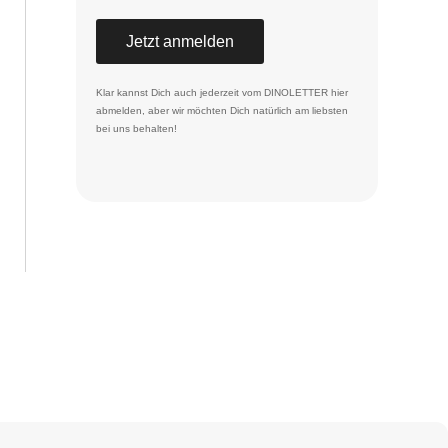
Jetzt anmelden
Klar kannst Dich auch jederzeit vom DINOLETTER
hier
abmelden
, aber wir möchten Dich natürlich am liebsten
bei uns behalten!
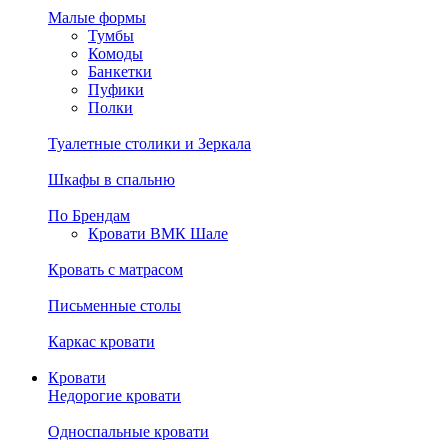
Малые формы
Тумбы
Комоды
Банкетки
Пуфики
Полки
Туалетные столики и Зеркала
Шкафы в спальню
По Брендам
Кровати ВМК Шале
Кровать с матрасом
Письменные столы
Каркас кровати
Кровати
Недорогие кровати
Односпальные кровати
····················
> _Exercise prompt_
Gather each line of the listing containing the word "Dich" and show it.

> _Task answer_
Klar kannst Dich auch jederzeit vom DINOLETTER
, aber wir möchten Dich natürlich am liebsten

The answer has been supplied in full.